After things got rolling, Andy focused on the record label and Semie stayed with his first love, the guitar company.

It all came to pieces in late 1968. Andy, who today runs a Nashville recording studio with his son, Mike, wonders if it was a good idea to sign an exclusive distribution contract for up to three years with a company that manufactured a guitar of its own - a competitor.

“Their inability to market the guitar, or whatever, caused our demise,” Andy said. Was it a conspiracy, a premeditated act?

“We had no witnesses or anything,” Andy said, “but that’s what we came to believe. But I’m not sure that’s the way it was.”

Following the bankruptcy, the Moseley's tried to deal directly with stores, and they sold 280 guitars in 1969 before they came to the shop one day and found locks on their doors.

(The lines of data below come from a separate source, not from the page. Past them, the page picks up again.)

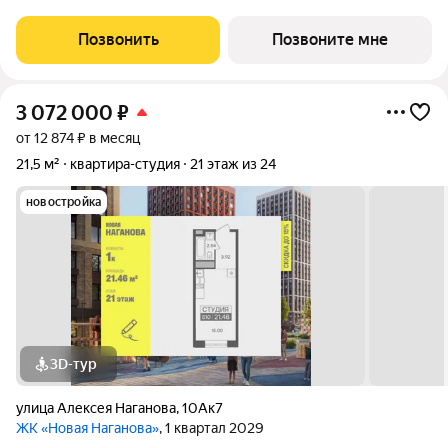
Возможна пoкупка квapтиры по льготным и cпециaльным
ипoтечным прогрaммaм. Прямая продажа от застройщика ГК
Позвонить
Позвоните мне
«Новая». Преимущества:
3 072 000
₽
от 12 874 ₽ в месяц
21,5 м²
квартира-студия
21 этаж из 24
новостройка
3D-тур
улица Алексея Наганова
,
10Ак7
ЖК «Новая Наганова»
, 1 квартал 2029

Two years after his bankruptcy, Semie was able to get back the Mosrite name, and in 1970 he started making guitars again in Pumpkin Center. He moved his factory three times in the next 20 years: To Oklahoma City, Okla., in the mid-’70s, to Jonas Ridge, N.C., in 1981, and to Booneville, Ark., in 1991.

Six months after moving to Arkansas he became ill with bone cancer. Just six weeks later, in August 1992, he died.

Mosrites are collector’s items today. The first three 1963 production-line guitars, originally sold to Rich, Moles and Edwards, are said to be worth $30,000 each in Japan. And Bakersfield-era Ventures models are worth $4,000 to $5,500 in new condition. There’s still a certain demand for them.